=== EXERCISE GOAL ===
Repeat exactly, and only, the lines from the line containing "Τμήμα Μετεωρολογίας. Θα" through the last line of the records below, including both.

[RECORD EXTRACTS — start]

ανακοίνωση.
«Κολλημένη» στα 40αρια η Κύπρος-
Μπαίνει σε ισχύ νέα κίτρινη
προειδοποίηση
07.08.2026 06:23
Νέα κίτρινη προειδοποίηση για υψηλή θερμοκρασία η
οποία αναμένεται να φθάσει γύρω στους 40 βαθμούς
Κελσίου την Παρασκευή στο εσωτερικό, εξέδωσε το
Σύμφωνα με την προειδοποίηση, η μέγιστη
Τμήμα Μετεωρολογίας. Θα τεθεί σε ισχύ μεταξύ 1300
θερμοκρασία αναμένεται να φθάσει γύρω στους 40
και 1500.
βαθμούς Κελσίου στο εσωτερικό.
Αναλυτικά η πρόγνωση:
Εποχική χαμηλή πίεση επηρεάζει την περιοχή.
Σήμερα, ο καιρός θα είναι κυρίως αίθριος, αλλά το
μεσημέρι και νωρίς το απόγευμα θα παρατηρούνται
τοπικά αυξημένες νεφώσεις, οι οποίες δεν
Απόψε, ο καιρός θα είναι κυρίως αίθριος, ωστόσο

[RECORD EXTRACTS — finish]

=== THE COMPLETED TASK ===
Τμήμα Μετεωρολογίας. Θα τεθεί σε ισχύ μεταξύ 1300
θερμοκρασία αναμένεται να φθάσει γύρω στους 40
και 1500.
βαθμούς Κελσίου στο εσωτερικό.
Αναλυτικά η πρόγνωση:
Εποχική χαμηλή πίεση επηρεάζει την περιοχή.
Σήμερα, ο καιρός θα είναι κυρίως αίθριος, αλλά το
μεσημέρι και νωρίς το απόγευμα θα παρατηρούνται
τοπικά αυξημένες νεφώσεις, οι οποίες δεν
Απόψε, ο καιρός θα είναι κυρίως αίθριος, ωστόσο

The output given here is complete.